=== Begin Enclosure ===

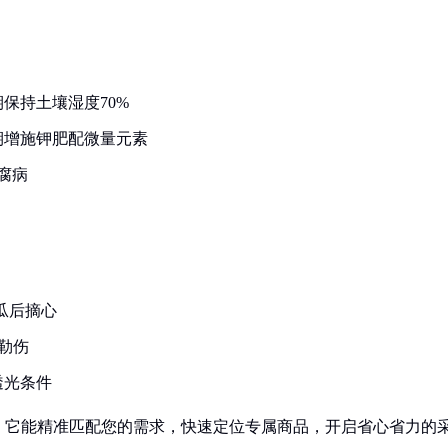
：
保持土壤湿度70%
期增施钾肥配微量元素
腐病
见瓜后摘心
勒伤
透光条件
！它能精准匹配您的需求，快速定位专属商品，开启省心省力的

=== End Enclosure ===

HOW TO COMPLETE THIS TASK =
Reproduce the data above word for word, but leave the images out.

EXERCISE RESULT =
：
保持土壤湿度70%
期增施钾肥配微量元素
腐病
见瓜后摘心
勒伤
透光条件
！它能精准匹配您的需求，快速定位专属商品，开启省心省力的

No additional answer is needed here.